» What you will do: Where the data below begins, start retyping exactly, and end on the line with "ter, Refrigerator, Washer, Water Heater", which is included; no picture goes in.

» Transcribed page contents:
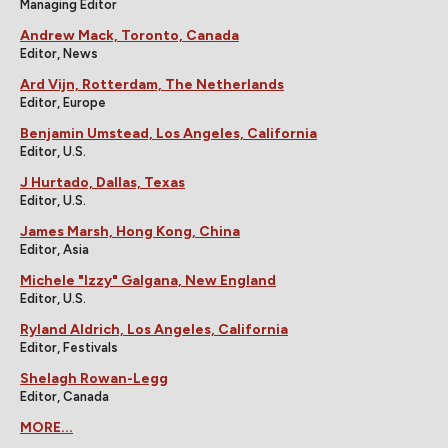
Managing Editor
Andrew Mack, Toronto, Canada
Editor, News
Ard Vijn, Rotterdam, The Netherlands
Editor, Europe
Benjamin Umstead, Los Angeles, California
Editor, U.S.
J Hurtado, Dallas, Texas
Editor, U.S.
James Marsh, Hong Kong, China
Editor, Asia
Michele "Izzy" Galgana, New England
Editor, U.S.
Ryland Aldrich, Los Angeles, California
Editor, Festivals
Shelagh Rowan-Legg
Editor, Canada
MORE...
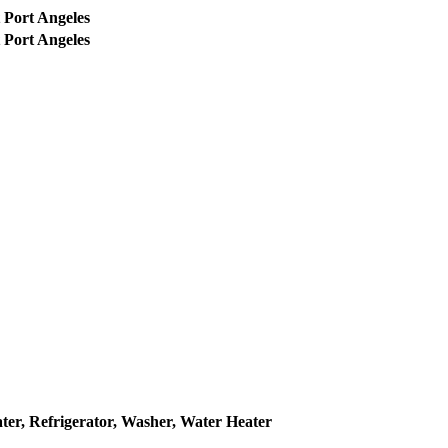
 Port Angeles
 Port Angeles
ter, Refrigerator, Washer, Water Heater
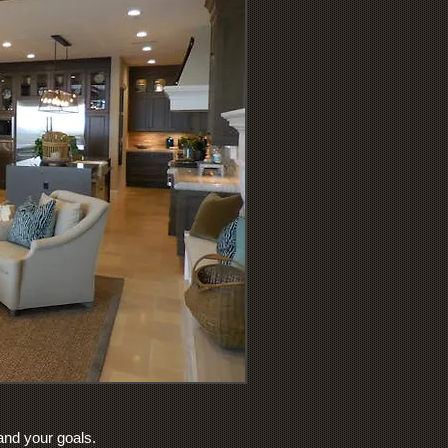
 and your goals.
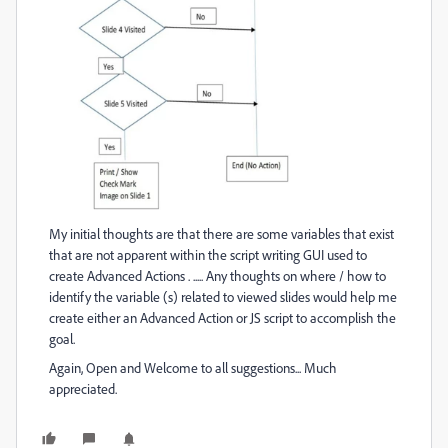
My initial thoughts are that there are some variables that exist
that are not apparent within the script writing GUI used to
create Advanced Actions . ..... Any thoughts on where / how to
identify the variable (s) related to viewed slides would help me
create either an Advanced Action or JS script to accomplish the
goal.
Again, Open and Welcome to all suggestions... Much
appreciated.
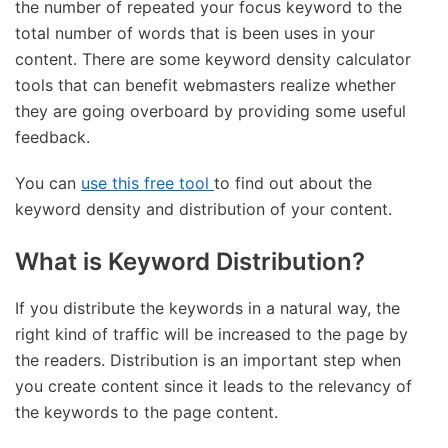
the number of repeated your focus keyword to the
total number of words that is been uses in your
content. There are some keyword density calculator
tools that can benefit webmasters realize whether
they are going overboard by providing some useful
feedback.
You can
use this free tool
to find out about the
keyword density and distribution of your content.
What is Keyword Distribution?
If you distribute the keywords in a natural way, the
right kind of traffic will be increased to the page by
the readers. Distribution is an important step when
you create content since it leads to the relevancy of
the keywords to the page content.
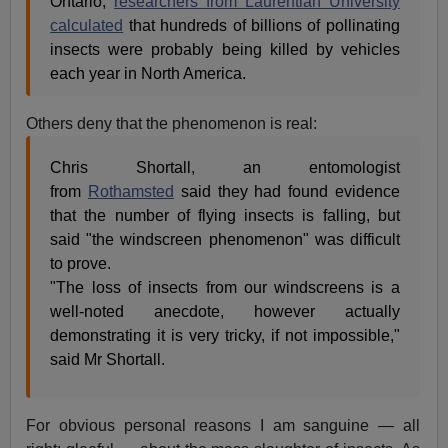
Ontario,
researchers from Laurentian University
calculated
that hundreds of billions of pollinating
insects were probably being killed by vehicles
each year in North America.
Others deny that the phenomenon is real:
Chris Shortall, an entomologist
from
Rothamsted
said they had found evidence
that the number of flying insects is falling, but
said "the windscreen phenomenon" was difficult
to prove.
"The loss of insects from our windscreens is a
well-noted anecdote, however actually
demonstrating it is very tricky, if not impossible,"
said Mr Shortall.
For obvious personal reasons I am sanguine — all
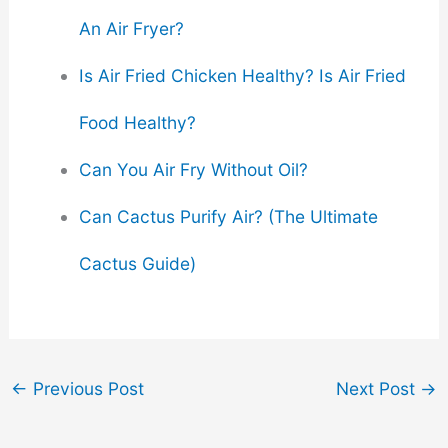
An Air Fryer?
Is Air Fried Chicken Healthy? Is Air Fried
Food Healthy?
Can You Air Fry Without Oil?
Can Cactus Purify Air? (The Ultimate
Cactus Guide)
←
Previous Post
Next Post
→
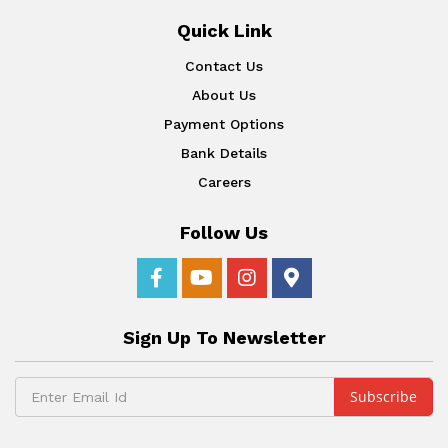
Quick Link
Contact Us
About Us
Payment Options
Bank Details
Careers
Follow Us
Sign Up To Newsletter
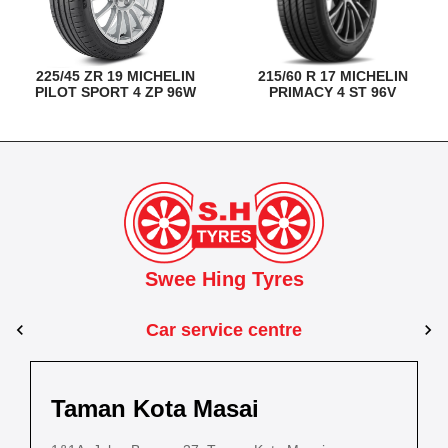
225/45 ZR 19 MICHELIN
215/60 R 17 MICHELIN
PILOT SPORT 4 ZP 96W
PRIMACY 4 ST 96V
Swee Hing Tyres
Car service centre
Kuantan
Taman Kota Masai
Pasir Gudang
Kota Bahru
Kota 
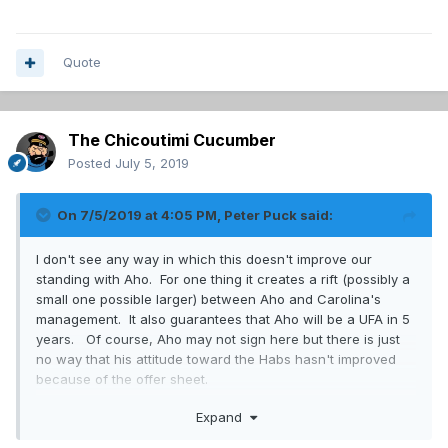
Quote
The Chicoutimi Cucumber
Posted
July 5, 2019
On 7/5/2019 at 4:05 PM,
Peter Puck
said:
I don't see any way in which this doesn't improve our
standing with Aho. For one thing it creates a rift (possibly a
small one possible larger) between Aho and Carolina's
management. It also guarantees that Aho will be a UFA in 5
years. Of course, Aho may not sign here but there is just
no way that his attitude toward the Habs hasn't improved
because of the offer sheet.
Expand
This has nothing to do with Crosby nor fans guesses about
his intentions.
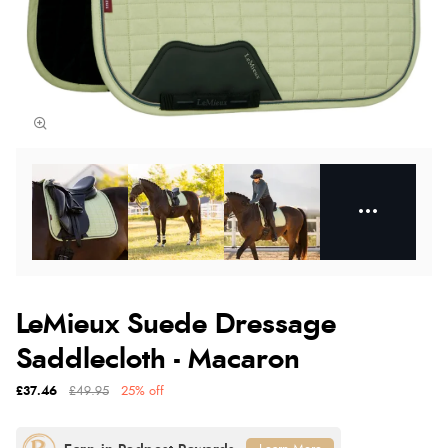
LeMieux Suede Dressage
Saddlecloth - Macaron
£37.46
£49.95
25% off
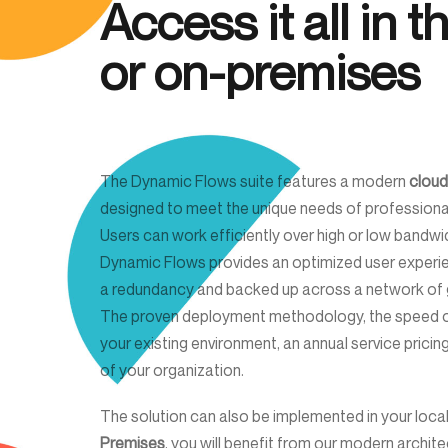
Access it all in 
or on-premises
The Dynamic Flows suite features a modern
cloud
designed to meet the unique needs of professio
Users can work efficiently over high or low bandw
Dynamic Flows provides an optimized user experien
a redundancy and backed up across a network of g
The proven deployment methodology, the speed of
your existing environment, an annual service pricing
of your organization.
The solution can also be implemented in your local
Premises
, you will benefit from our modern archit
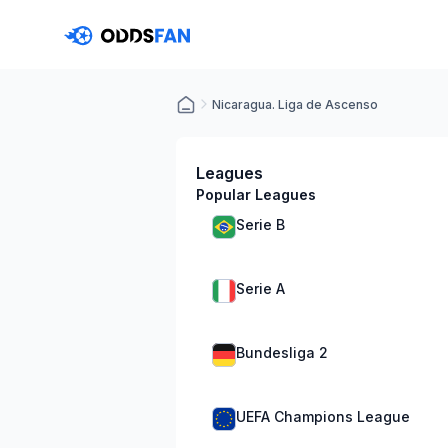
Nicaragua. Liga de Ascenso
Leagues
Popular Leagues
Serie B
Serie A
Bundesliga 2
UEFA Champions League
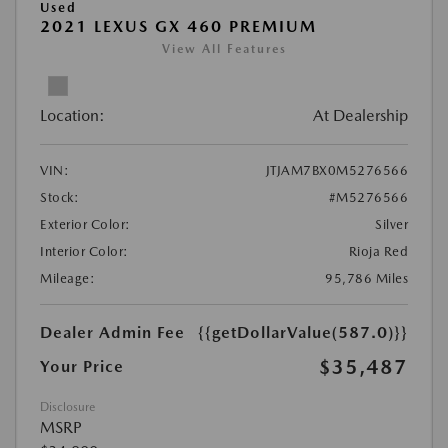
Used
2021 LEXUS GX 460 PREMIUM
View All Features
Location:
At Dealership
VIN:
JTJAM7BX0M5276566
Stock:
#M5276566
Exterior Color:
Silver
Interior Color:
Rioja Red
Mileage:
95,786 Miles
Dealer Admin Fee
{{getDollarValue(587.0)}}
$35,487
Your Price
Disclosure
MSRP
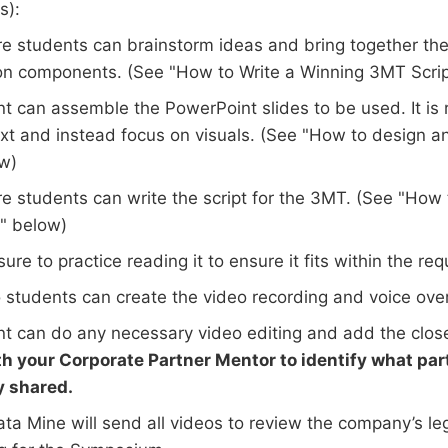
s):
e students can brainstorm ideas and bring together the 
on components. (See "How to Write a Winning 3MT Scrip
t can assemble the PowerPoint slides to be used. It i
text and instead focus on visuals. (See "How to design 
ow)
e students can write the script for the 3MT. (See "How 
" below)
ure to practice reading it to ensure it fits within the req
 students can create the video recording and voice over
t can do any necessary video editing and add the clos
th your Corporate Partner Mentor to identify what part
y shared.
ta Mine will send all videos to review the company’s le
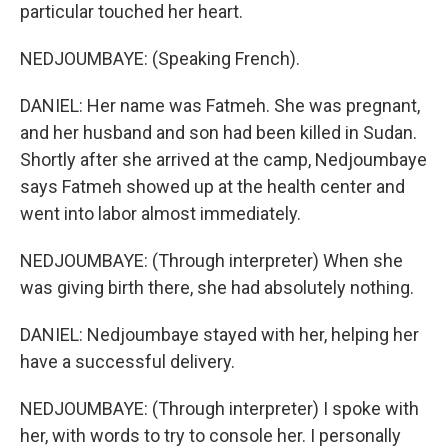
particular touched her heart.
NEDJOUMBAYE: (Speaking French).
DANIEL: Her name was Fatmeh. She was pregnant,
and her husband and son had been killed in Sudan.
Shortly after she arrived at the camp, Nedjoumbaye
says Fatmeh showed up at the health center and
went into labor almost immediately.
NEDJOUMBAYE: (Through interpreter) When she
was giving birth there, she had absolutely nothing.
DANIEL: Nedjoumbaye stayed with her, helping her
have a successful delivery.
NEDJOUMBAYE: (Through interpreter) I spoke with
her, with words to try to console her. I personally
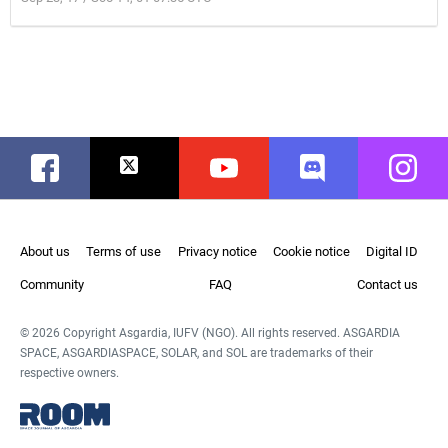
Facebook
Twitter
Youtube
Discord
Instag
About us
Terms of use
Privacy notice
Cookie notice
Digital ID
Community
FAQ
Contact us
© 2026 Copyright Asgardia, IUFV (NGO). All rights reserved. ASGARDIA
SPACE, ASGARDIASPACE, SOLAR, and SOL are trademarks of their
respective owners.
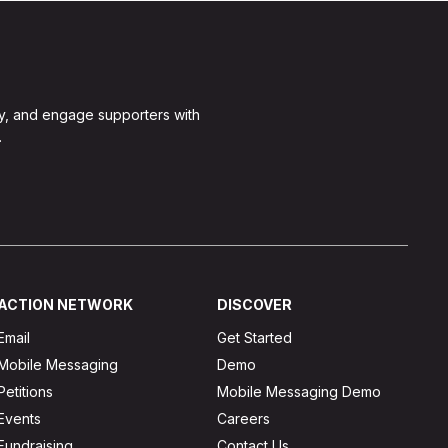
y, and engage supporters with
.
ACTION NETWORK
DISCOVER
Email
Get Started
Mobile Messaging
Demo
Petitions
Mobile Messaging Demo
Events
Careers
Fundraising
Contact Us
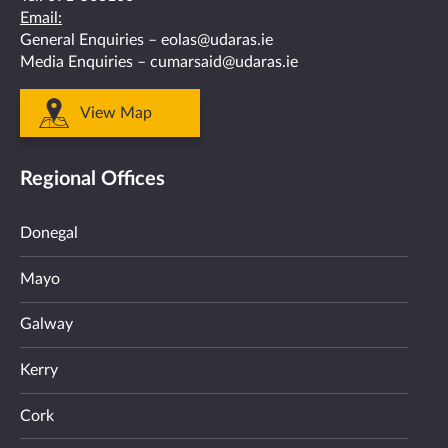
Email:
General Enquiries –
eolas@udaras.ie
Media Enquiries –
cumarsaid@udaras.ie
View Map
Regional Offices
Donegal
Mayo
Galway
Kerry
Cork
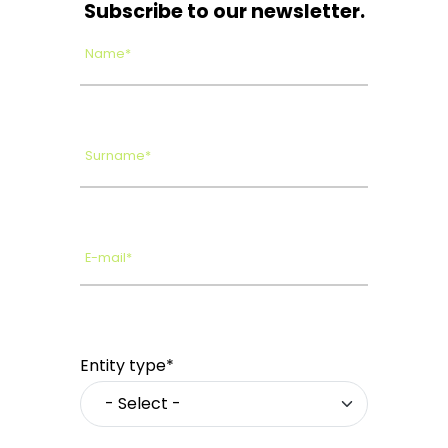
Subscribe to our newsletter.
Name*
Surname*
E-mail*
Entity type*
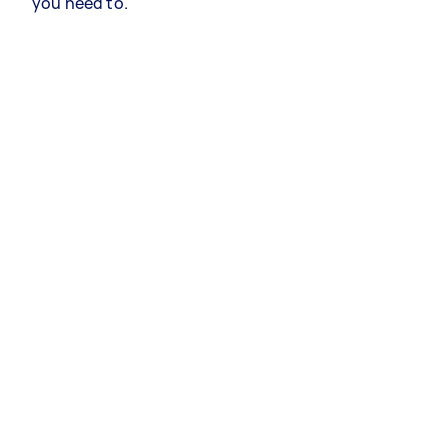
you need to.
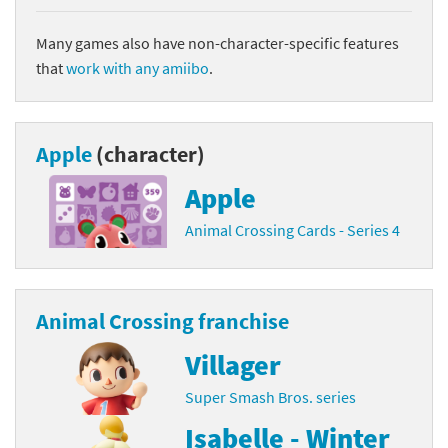
Many games also have non-character-specific features
that
work with any amiibo
.
Apple
(character)
Apple
Animal Crossing Cards - Series 4
Animal Crossing franchise
Villager
Super Smash Bros. series
Isabelle - Winter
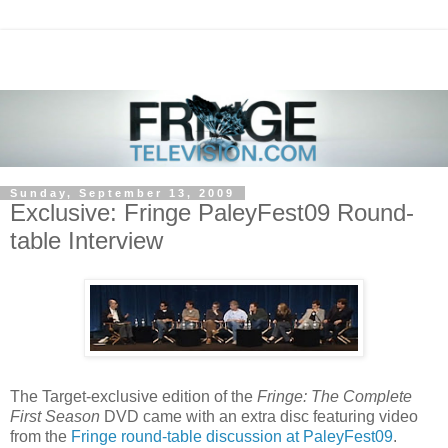
Sunday, September 13, 2009
Exclusive: Fringe PaleyFest09 Round-
table Interview
The Target-exclusive edition of the
Fringe: The Complete
First Season
DVD came with an extra disc featuring video
from the
Fringe round-table discussion at PaleyFest09
.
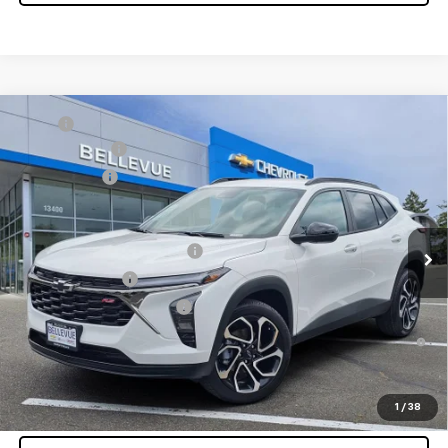
Compare Vehicle
MSRP
$27,990
New
2026
Chevrolet Trax
2RS
Document Fee
+$200
VIN:
KL77LJEP9TC196893
Stock:
C4596
Model:
1TU58
Selling Price
$28,190
Ext.
Int.
In Stock
Add. Offers you may Qualify For:
Chevrolet GMF Bonus Cash
-$500
GM Military Offer
-$500
GM First Responder Offer
-$500
2.9% APR for 48 Months and 90 Day Payment Deferral for Well-
Qualified Buyers When Financed w/ GM Financial
Confirm Availability
1
/
38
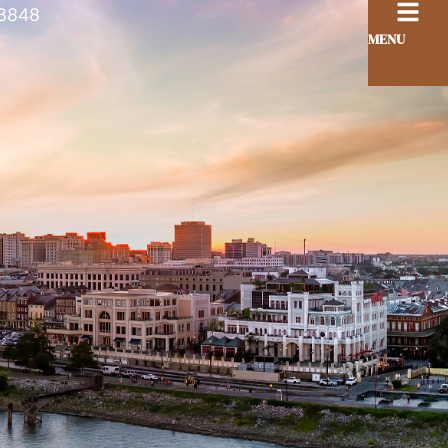
8848
MENU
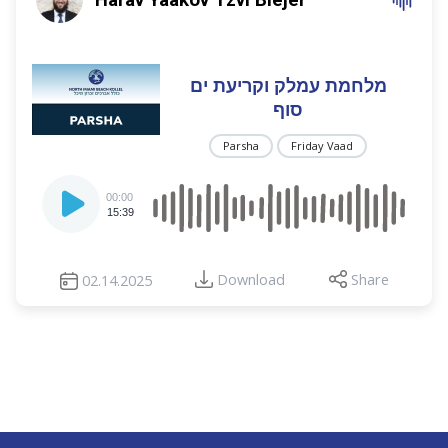
מלחמת עמלק וקריעת ים
סוף
Parsha
Friday Vaad
Audio
00:00
Player
15:39
Download
Share
02.14.2025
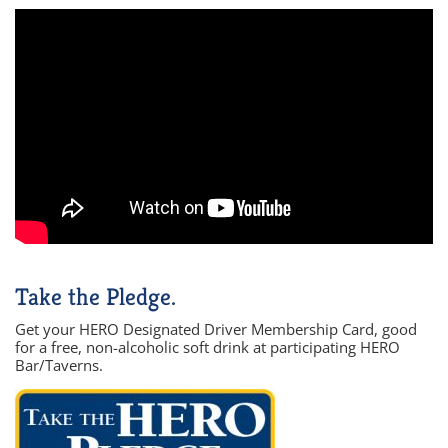
Take the Pledge.
Get your HERO Designated Driver Membership Card, good
for a free, non-alcoholic soft drink at participating HERO
Bar/Taverns.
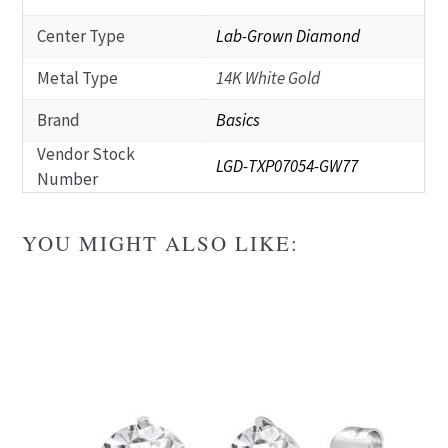
Center Type
Lab-Grown Diamond
Metal Type
14K White Gold
Brand
Basics
Vendor Stock
LGD-TXP07054-GW77
Number
YOU MIGHT ALSO LIKE:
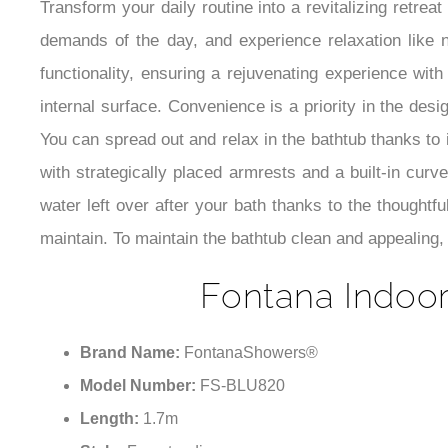
Transform your daily routine into a revitalizing retre
demands of the day, and experience relaxation like 
functionality, ensuring a rejuvenating experience wi
internal surface. Convenience is a priority in the desi
You can spread out and relax in the bathtub thanks to 
with strategically placed armrests and a built-in cu
water left over after your bath thanks to the thoughtf
maintain. To maintain the bathtub clean and appealing, 
Fontana Indoor
Brand Name:
FontanaShowers®
Model Number:
FS-BLU820
Length:
1.7m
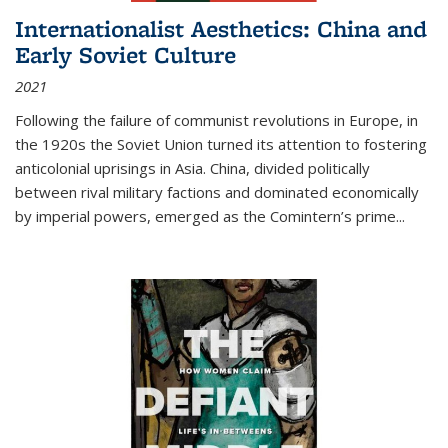
Internationalist Aesthetics: China and
Early Soviet Culture
2021
Following the failure of communist revolutions in Europe, in
the 1920s the Soviet Union turned its attention to fostering
anticolonial uprisings in Asia. China, divided politically
between rival military factions and dominated economically
by imperial powers, emerged as the Comintern’s prime...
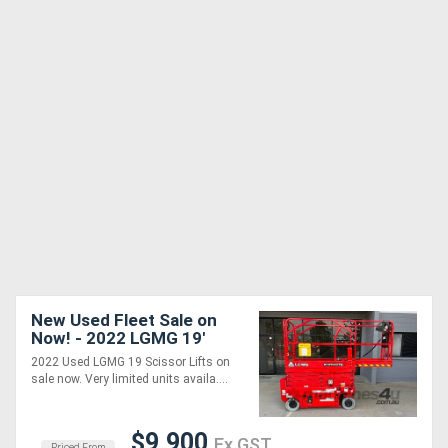
New Used Fleet Sale on
Now! - 2022 LGMG 19'
S0607E II
2022 Used LGMG 19 Scissor Lifts on
sale now. Very limited units availa....
$9,900
Ex GST
Priced From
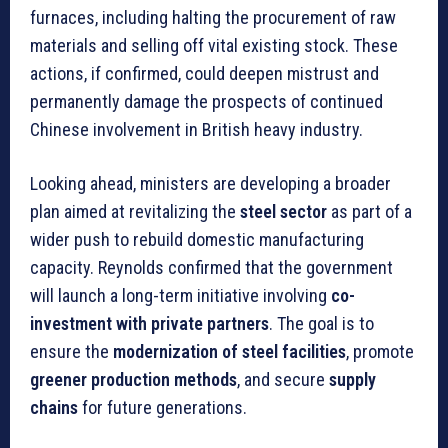
furnaces, including halting the procurement of raw
materials and selling off vital existing stock. These
actions, if confirmed, could deepen mistrust and
permanently damage the prospects of continued
Chinese involvement in British heavy industry.
Looking ahead, ministers are developing a broader
plan aimed at revitalizing the
steel sector
as part of a
wider push to rebuild domestic manufacturing
capacity. Reynolds confirmed that the government
will launch a long-term initiative involving
co-
investment with private partners
. The goal is to
ensure the
modernization of steel facilities
, promote
greener production methods
, and secure
supply
chains
for future generations.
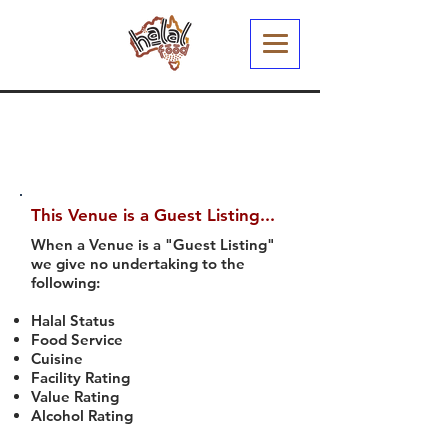
This Venue is a Guest Listing...
When a Venue is a "Guest Listing"
we give no undertaking to the
following:
Halal Status
Food Service
Cuisine
Facility Rating
Value Rating
Alcohol Rating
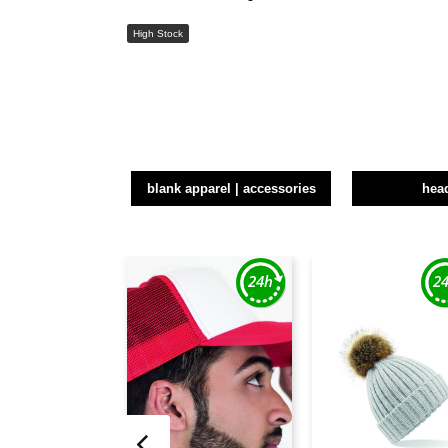
High Stock
blank apparel | accessories
hea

» Solution for this exercise:
Managing Editor
Andrew Mack, Toronto, Canada
Editor, News
Ard Vijn, Rotterdam, The Netherlands
Editor, Europe
Benjamin Umstead, Los Angeles, California
Editor, U.S.
J Hurtado, Dallas, Texas
Editor, U.S.
James Marsh, Hong Kong, China
Editor, Asia
Michele "Izzy" Galgana, New England
Editor, U.S.
Ryland Aldrich, Los Angeles, California
Editor, Festivals
Shelagh Rowan-Legg
Editor, Canada
MORE...
 Port Angeles
 Port Angeles
ter, Refrigerator, Washer, Water Heater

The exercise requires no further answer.